Zumindest für Infrastrukturvorhaben wie Autobahnen und Schienenwege soll es mit dem Gesetz zur Beschleunigung von verwaltungsgerichtlichen Verfahren im Infrastrukturbereich künftig schneller gehen. Der Bundestag beschloss am 10. Februar entsprechende Änderungen der Verwaltungsgerichtsordnung (VwGO). Nachdem bei der Sachverständigenanhörung wenige Tage davor massive Kritik an dem Gesetzentwurf geäußert worden war, kam es auf den letzten Metern noch einmal zu diversen Änderungen. Zuvor waren die erhofften Beschleunigungseffekte nicht nur von der Bundesrechtsanwaltskammer angezweifelt worden. Die Präsidentinnen und Präsidenten der Verwaltungsgerichtshöfe und Oberverwaltungsgerichte (OVG) der Länder und des Bundesverwaltungsgerichts (BVerwG) machten zudem verfassungs- und europarechtliche Bedenken geltend.

Gesetzgeber verliert sich in Details

Im Ergebnis ist das Gesetz weder ein Maximum an Flexibilität für die Gerichte noch maximal ein Nullum, wie es in der Bundestagsdebatte hierzu hieß. Die Gesetzesänderungen wirken vielmehr wie das Werk eines Mikromanagers, der sich in Details verliert, ohne erhebliches Beschleunigungspotential zu heben. 

Konkret Gesetz geworden sind Detailänderungen in der VwGO und punktuell des Energiewirtschaftsgesetzes (EnWG), des Umwelt-Rechtsbehelfsgesetzes (UmwRG) sowie des Telekommunikationsgesetzes. Die Änderungen gelten für verwaltungsgerichtliche Verfahren zu Infrastrukturvorhaben wie Windkraftanlagen, Autobahnen, Schienenwegen, Häfen, LNG-Terminals oder dem Braunkohletagebau. 

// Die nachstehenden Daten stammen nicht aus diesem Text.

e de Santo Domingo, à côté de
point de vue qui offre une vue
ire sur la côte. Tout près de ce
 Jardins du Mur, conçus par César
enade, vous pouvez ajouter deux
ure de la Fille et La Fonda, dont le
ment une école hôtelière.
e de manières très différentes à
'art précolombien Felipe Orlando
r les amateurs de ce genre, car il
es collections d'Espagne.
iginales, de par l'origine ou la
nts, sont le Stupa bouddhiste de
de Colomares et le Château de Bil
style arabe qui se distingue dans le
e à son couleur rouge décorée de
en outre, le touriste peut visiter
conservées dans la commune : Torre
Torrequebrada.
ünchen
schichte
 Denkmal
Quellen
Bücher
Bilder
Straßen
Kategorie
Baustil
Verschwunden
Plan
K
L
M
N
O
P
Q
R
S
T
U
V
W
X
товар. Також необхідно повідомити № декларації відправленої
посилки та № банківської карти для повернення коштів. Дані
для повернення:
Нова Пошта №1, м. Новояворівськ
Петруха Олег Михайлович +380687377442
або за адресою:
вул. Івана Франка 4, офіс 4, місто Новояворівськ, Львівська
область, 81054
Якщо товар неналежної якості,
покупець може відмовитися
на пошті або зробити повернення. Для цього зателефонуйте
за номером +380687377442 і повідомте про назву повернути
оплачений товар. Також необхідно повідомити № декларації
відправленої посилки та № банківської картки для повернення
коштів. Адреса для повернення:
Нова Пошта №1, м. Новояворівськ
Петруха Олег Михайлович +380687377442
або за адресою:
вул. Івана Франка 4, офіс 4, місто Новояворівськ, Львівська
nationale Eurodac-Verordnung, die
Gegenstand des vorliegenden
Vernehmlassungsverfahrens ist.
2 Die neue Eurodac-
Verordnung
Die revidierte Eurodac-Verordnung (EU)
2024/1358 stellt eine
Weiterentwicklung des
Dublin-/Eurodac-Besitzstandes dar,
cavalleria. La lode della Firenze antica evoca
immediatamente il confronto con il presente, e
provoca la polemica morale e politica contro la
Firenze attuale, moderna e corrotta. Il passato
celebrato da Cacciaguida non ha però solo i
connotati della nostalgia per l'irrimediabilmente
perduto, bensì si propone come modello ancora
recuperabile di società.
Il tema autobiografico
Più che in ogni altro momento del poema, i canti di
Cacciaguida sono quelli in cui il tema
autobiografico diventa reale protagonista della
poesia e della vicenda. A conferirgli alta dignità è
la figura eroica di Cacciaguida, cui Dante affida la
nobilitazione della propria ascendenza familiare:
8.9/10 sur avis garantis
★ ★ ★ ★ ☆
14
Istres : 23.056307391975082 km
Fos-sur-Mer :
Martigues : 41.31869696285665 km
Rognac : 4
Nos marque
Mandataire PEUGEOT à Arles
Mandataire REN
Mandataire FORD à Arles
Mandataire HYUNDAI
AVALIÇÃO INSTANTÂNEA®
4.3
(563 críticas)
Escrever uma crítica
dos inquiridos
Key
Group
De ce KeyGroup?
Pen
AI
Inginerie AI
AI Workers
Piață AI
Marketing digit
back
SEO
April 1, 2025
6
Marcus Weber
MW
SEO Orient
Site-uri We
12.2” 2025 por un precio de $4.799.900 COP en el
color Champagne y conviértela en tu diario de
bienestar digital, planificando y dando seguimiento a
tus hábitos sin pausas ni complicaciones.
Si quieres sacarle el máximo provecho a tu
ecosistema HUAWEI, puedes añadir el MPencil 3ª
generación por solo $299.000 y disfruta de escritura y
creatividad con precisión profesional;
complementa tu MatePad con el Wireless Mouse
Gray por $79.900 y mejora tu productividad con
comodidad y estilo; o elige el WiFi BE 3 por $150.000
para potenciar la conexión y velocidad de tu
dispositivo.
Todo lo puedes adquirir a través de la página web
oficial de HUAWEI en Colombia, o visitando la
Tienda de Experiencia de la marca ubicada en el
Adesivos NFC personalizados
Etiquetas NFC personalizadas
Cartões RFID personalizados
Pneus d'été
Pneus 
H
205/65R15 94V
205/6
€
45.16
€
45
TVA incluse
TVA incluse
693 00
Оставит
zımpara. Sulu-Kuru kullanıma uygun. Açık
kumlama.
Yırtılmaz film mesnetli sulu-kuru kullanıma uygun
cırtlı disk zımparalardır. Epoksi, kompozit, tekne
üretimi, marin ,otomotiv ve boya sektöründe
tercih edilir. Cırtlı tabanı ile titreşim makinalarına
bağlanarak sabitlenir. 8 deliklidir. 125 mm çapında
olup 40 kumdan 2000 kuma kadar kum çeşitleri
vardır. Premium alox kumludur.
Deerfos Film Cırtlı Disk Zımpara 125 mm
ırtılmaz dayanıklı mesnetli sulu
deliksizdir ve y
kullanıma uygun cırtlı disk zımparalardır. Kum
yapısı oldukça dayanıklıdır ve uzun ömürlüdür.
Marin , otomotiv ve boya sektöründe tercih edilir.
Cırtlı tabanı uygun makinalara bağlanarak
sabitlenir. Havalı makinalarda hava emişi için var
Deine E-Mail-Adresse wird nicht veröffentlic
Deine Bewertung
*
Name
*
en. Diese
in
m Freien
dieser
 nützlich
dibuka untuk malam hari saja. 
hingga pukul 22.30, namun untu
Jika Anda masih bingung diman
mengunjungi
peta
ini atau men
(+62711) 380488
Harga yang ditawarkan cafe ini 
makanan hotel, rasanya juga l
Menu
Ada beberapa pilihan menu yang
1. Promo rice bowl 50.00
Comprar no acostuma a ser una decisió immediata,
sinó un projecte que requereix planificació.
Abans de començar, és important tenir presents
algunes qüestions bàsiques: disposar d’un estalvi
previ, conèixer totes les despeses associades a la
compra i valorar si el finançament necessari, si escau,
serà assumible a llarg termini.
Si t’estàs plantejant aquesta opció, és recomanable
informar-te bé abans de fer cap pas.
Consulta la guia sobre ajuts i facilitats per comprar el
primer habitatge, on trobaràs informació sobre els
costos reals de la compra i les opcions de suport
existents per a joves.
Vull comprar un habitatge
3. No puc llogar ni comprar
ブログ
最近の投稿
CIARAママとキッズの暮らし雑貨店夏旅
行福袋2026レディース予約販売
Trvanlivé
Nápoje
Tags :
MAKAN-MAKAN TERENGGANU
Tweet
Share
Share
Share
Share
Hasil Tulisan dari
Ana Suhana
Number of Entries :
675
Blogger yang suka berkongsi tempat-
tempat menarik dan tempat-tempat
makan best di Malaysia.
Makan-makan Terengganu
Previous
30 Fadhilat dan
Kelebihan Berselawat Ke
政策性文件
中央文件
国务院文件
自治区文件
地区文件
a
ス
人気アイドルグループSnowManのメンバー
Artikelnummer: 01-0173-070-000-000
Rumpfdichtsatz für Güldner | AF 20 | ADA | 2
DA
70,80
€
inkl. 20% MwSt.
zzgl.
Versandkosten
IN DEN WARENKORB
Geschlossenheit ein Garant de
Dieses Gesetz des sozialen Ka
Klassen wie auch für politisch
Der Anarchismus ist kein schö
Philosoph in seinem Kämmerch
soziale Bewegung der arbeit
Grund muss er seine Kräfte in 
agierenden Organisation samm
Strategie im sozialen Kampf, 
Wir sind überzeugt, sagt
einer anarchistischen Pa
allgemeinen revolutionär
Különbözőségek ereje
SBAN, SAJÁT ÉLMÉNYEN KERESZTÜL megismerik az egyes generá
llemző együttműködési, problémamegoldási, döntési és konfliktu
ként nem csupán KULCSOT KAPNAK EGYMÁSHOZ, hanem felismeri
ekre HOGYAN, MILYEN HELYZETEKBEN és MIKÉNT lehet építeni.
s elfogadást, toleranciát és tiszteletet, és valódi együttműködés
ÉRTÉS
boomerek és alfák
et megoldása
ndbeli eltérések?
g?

Instanzenzug wird für weitere Verfahren eingedampft

Mit dem neuen Gesetz werden die OVG zusätzlich zum bestehenden umfangreichen Zuständigkeitskatalog in § 48 Abs. 1 VwGO für weitere Vorhaben erstinstanzlich zuständig. Das BVerwG wird in erster und zugleich letzter Instanz für Wasserstoff- und LNG-Terminals zuständig. Unterlegenen bleibt in diesem Fall nur noch der Weg außerhalb des Instanzenzugs zum Bundesverfassungsgericht oder dem Europäischen Gerichtshof für Menschenrechte. 

Vor dem Hintergrund dieses eingeschränkten Instanzenzugs wirkt es bestenfalls kleinteilig, dass dem OVG die Übertragung auf einen Einzelrichter und dem BVerwG auf einen mit drei Richtern besetzten Senat ermöglicht wird. Dies gilt in Fällen ohne – aus Sicht des Gerichts – besondere Schwierigkeiten und grundsätzliche Bedeutung. Im Rahmen eines reduzierten Instanzenzugs sitzen Rechtssuchende dann einer reduzierten Gerichtsbesetzung gegenüber, die zudem die Angelegenheit als einfach gelagert und nicht grundsätzlich einordnet. Eine etwaige Klageabweisung trotzdem zu akzeptieren, wird nicht jedem leicht fallen. 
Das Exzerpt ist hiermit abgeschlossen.